By the time Clark was a teenager, his father had converted to a dairy farm. With the barn to keep clean and his own cow to milk morning and night, Clark couldn’t turn out for sports at West Valley High School.
“Six o’clock every evening, you know. A cow has to be milked at the same time every day. I lived through it,” he said.
Work at the pickle factory continued. Sometimes that meant hefting 100-pound bags of salt or sugar.
“It was wet, sloppy, hard work. You had your hands in pickle brine all the time.”
On a dare one day, teenage Clark stacked up 300 pounds of salt and carried it off the truck.
Then came the Depression. And although Wilson didn’t have the money to have a crop of cucumbers planted, the Clarks planted for him anyway. Wilson never forgot that loyalty.
After World War II, Clark had other chances, but he stuck with the Wilson Pickle Company. Again, the loyalty paid off. Fred Wilson took him on as a partner. Clark eventually inherited the factory and 32 acres, after Wilson died.
The pickle business was a tough one. Clark’s outfit had big competition: Nalley in Tacoma and Steinfeld in Portland.
Finally in 1966, he realized he had to expand or quit.
“I realized that at my age I didn’t want to move down into the (Columbia) Basin and start over,” he said. He was 55.
He liquidated the business, and for 20 years worked as custodian for the Millwood Presbyterian Church. “Best job I ever had in my life,” he said.
In recent years, the Clarks have traveled to every continent, enjoyed grandchildren and kept an eye out for their neighbors.

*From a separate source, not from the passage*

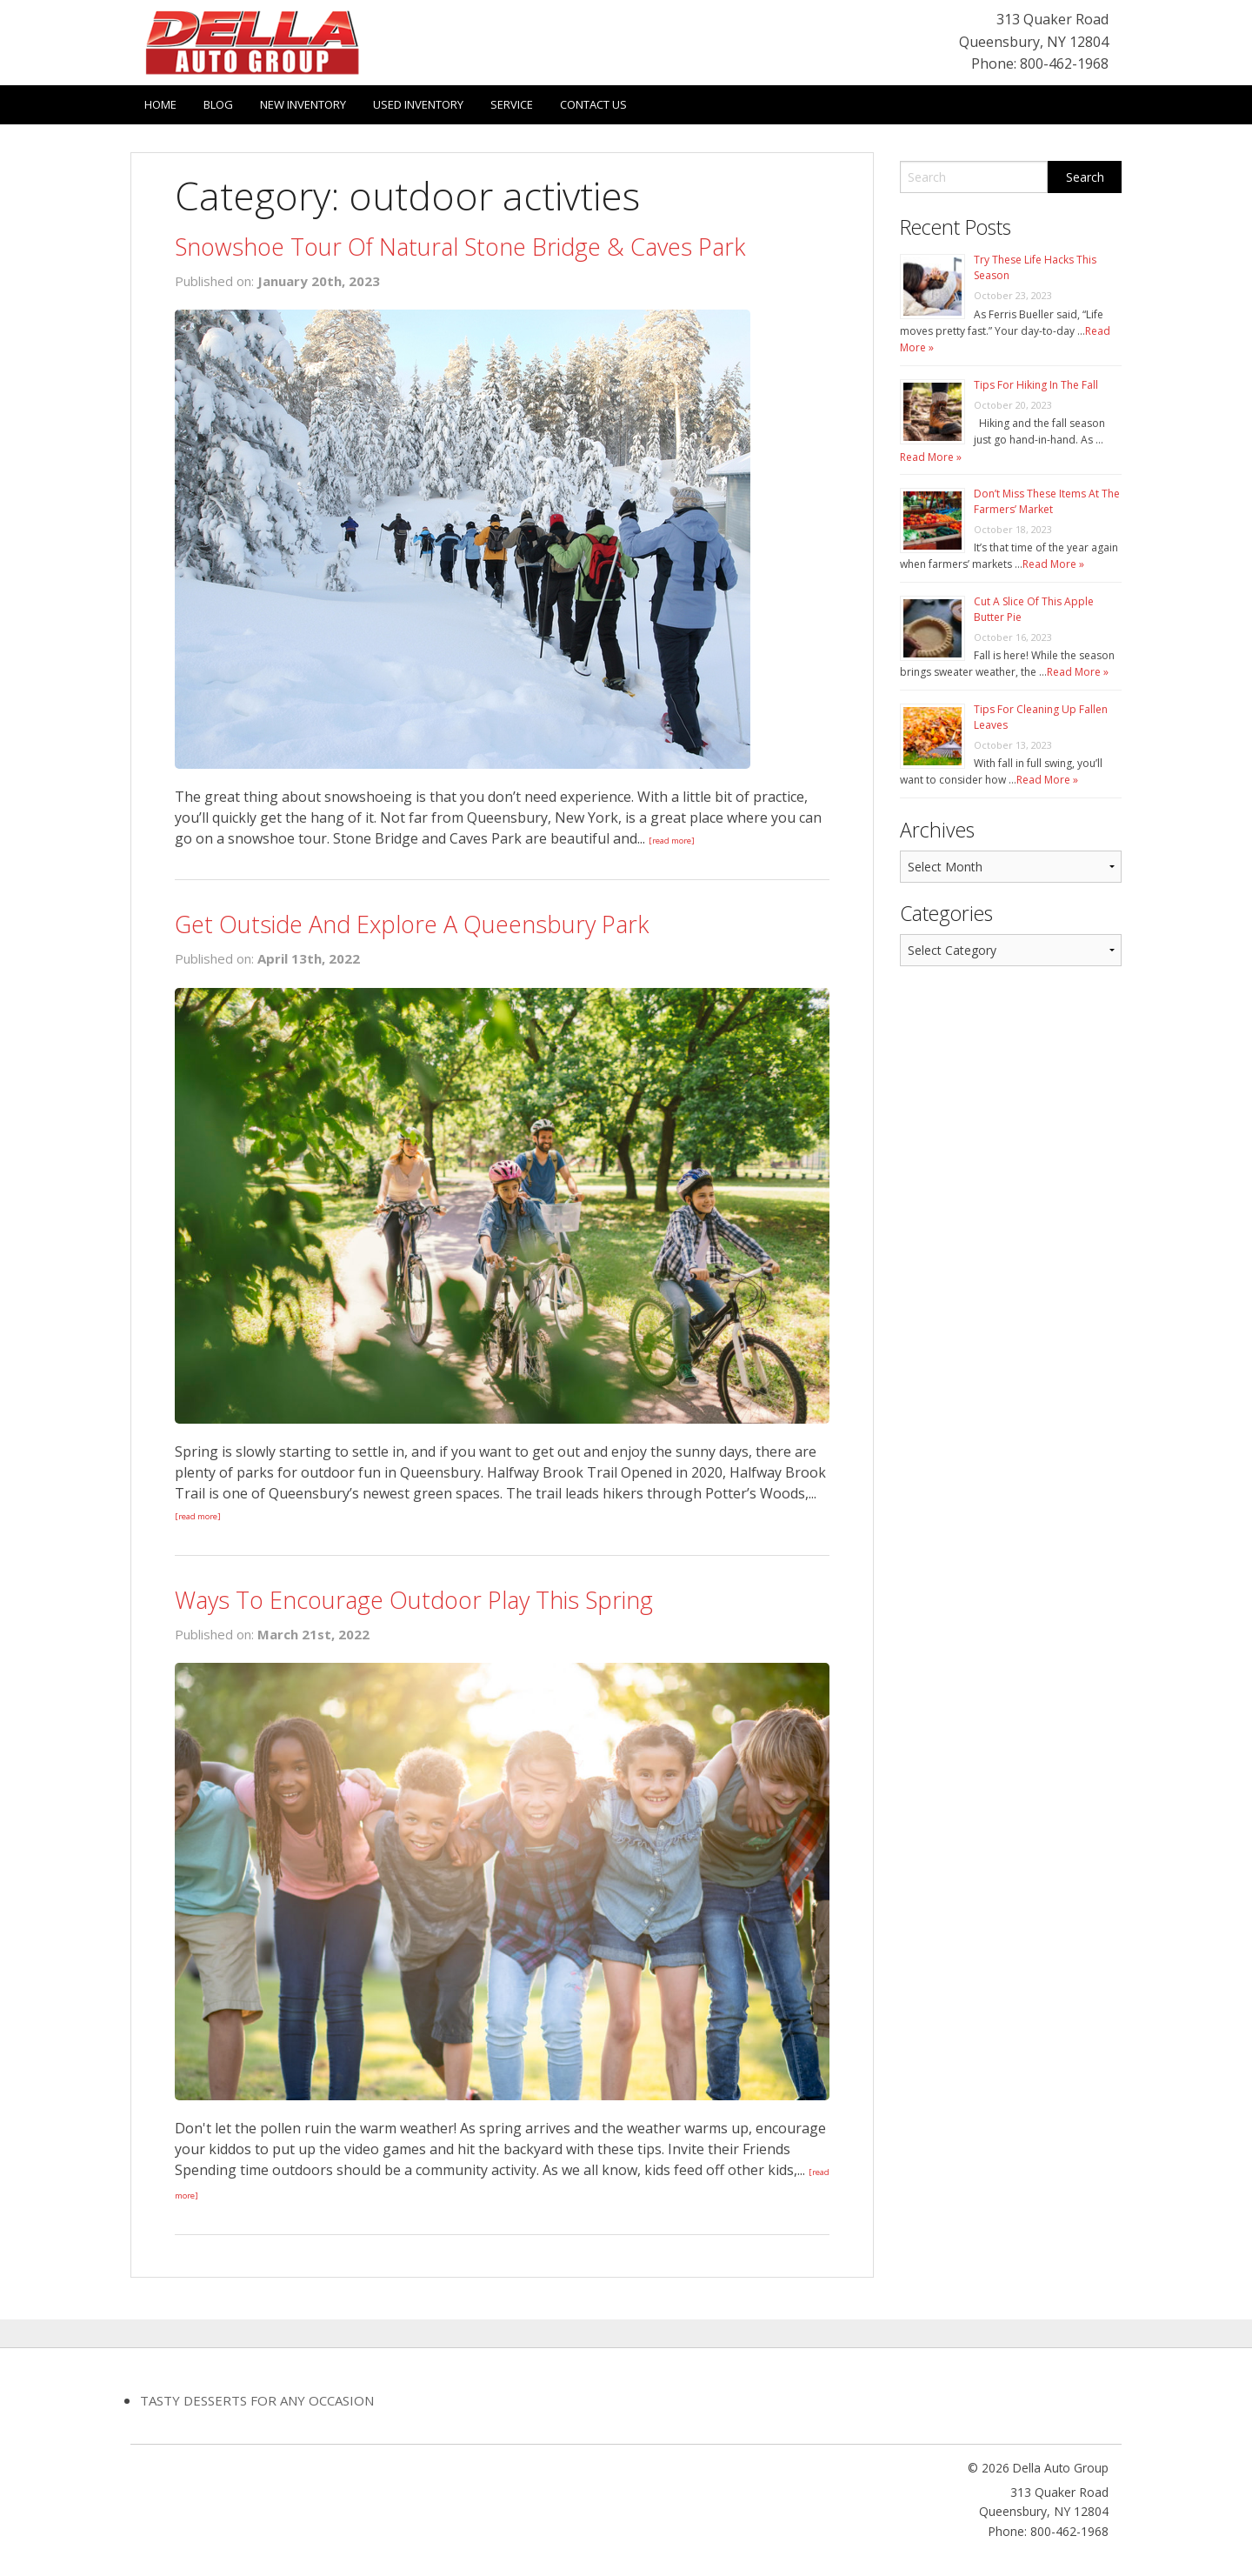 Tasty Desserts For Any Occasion (257, 2400)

The garden, while small according to Clark’s standards, is larger than most suburban gardens today.
“I’ve got everything here,” he said. Corn, broccoli, cantaloupes, raspberries, rutabagas, turnips, carrots, beets. And peanuts. The plants don’t usually bear nuts, but he plows them under for the nitrogen they return to the soil.
“There’s a secret to farming, you know,” he said, standing among the cantalope vines. “Some people are so meticulous. But the best way to do it is to add some fertilizer to the soil and stir it up real good. Then put your seeds in the ground and they’ll grow. Course, you got to talk to the seeds. You say ‘OK, buddies, you’re on your own. Grow!’ And they do.”